Map showing the Seaboard, Pennsylvania and Western Railroad and its connections.

Transportation advancements in Pennsylvania and New York were significant in the 1800's.

Anthracite coal was first discovered in Pennsylvania in the 1760's. Its importance gained much attention and soon mines began to emerge throughout the southern and eastern portions of the state. Transportation of the ore was of utmost concern at the time.

The original Erie Canal was opened in 1825, and thereafter, enlarged until 1862. The valuable waterway encouraged much growth in Pennsylvania and provided good transportation of the region's resources.

Buffalo, located on the eastern shores of Lake Erie near the head of the Niagara River, was a small trading community before the Erie Canal opened. Buffalo acted as the canal's western terminus. The canal enabled Buffalo to prosper and grow into a major port city and manufacturing center.

Railroads closely followed the canals. Numerous railroads were added in New York State during the mid-1800's. These new lines cut the costs of transporting goods dramatically. Farmers and manufacturers were now able to transport goods more efficiently, and at less cost.

The Pennsylvania Railroad was founded in 1846 and became a major railroad system connecting Chicago with New York, New Jersey and St. Louis. The railroad's Altoona complex employed thousands of workers as the industry grew.

New railroads in New York State led to much additional settlement in western New York, while making accessible, the beautiful scenery that was present, to vacationers.

Geneva, located at the north end of Seneca Lake in the Finger Lakes region, had earlier prospered as an important source of fruits and vegetables situated along side the Erie Canal and the Cayuga-Seneca Canal.

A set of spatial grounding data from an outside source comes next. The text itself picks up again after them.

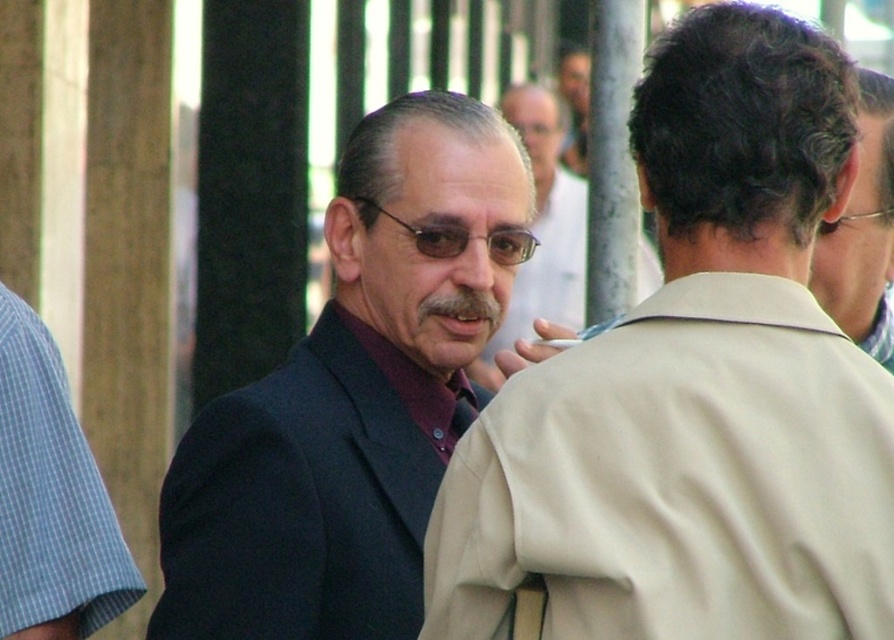 Question: Among these points, which one is farthest from the camera?

Choices:
 (A) (228, 516)
 (B) (551, 276)
 (C) (875, 244)

Answer: (B)

Question: From the image, what is the correct spatial relationship of dark blue suit at center in relation to dark brown hair at upper right?

Choices:
 (A) above
 (B) below

Answer: (B)

Question: Which object is positioned closest to the dark brown hair at upper right?

Choices:
 (A) dark blue suit at center
 (B) beige smooth trench coat at center

Answer: (A)

Question: Does beige smooth trench coat at center have a smaller size compared to dark blue suit at center?

Choices:
 (A) no
 (B) yes

Answer: (B)

Question: Is dark blue suit at center thinner than dark brown hair at upper right?

Choices:
 (A) yes
 (B) no

Answer: (B)

Question: Which point is closer to the camera taking this photo?

Choices:
 (A) (876, 449)
 (B) (824, 273)
 (C) (477, 248)

Answer: (A)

When the railroad reached Geneva in the 1840's new industries were established in the commercial district and the area became known as "the bottom lands".

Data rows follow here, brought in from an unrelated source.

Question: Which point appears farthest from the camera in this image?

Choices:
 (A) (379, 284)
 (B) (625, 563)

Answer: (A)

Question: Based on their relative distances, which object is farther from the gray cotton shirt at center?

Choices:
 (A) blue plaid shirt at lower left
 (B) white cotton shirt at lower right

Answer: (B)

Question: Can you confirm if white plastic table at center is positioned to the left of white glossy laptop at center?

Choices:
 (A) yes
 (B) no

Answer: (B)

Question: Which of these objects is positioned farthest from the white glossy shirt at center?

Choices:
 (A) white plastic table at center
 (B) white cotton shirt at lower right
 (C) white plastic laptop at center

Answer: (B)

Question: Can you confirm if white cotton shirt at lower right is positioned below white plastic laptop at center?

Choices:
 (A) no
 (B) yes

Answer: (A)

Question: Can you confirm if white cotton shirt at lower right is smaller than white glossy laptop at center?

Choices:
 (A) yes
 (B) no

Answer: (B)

A number of lines were added to New York's railroad system during that time, reaching the western regions of the state, and providing connections into Pennsylvania.

Several railroad lines were devised, during this time period, to transport anthracite coal from mines in eastern Pennsylvania to New York's industrial areas. Some of these lines were completed and some, like the Seaboard, Pennsylvania & Western, were not.

This map of northeastern United States was published in 1884 by G.W. & C.B. Colton & Co. It shows cities, towns, waterways, Pennsylvania coal fields, and railroads with emphasis on the main line.

The inset map at the bottom left portrays the Great Lakes region with indicated railroad lines.

Materials

Archive Paper

Archive Paper

Premium fine art paper that provides accurate color reproduction with high-contrast, high-resolution print output and maximum image permanence. A high-quality print ready for framing.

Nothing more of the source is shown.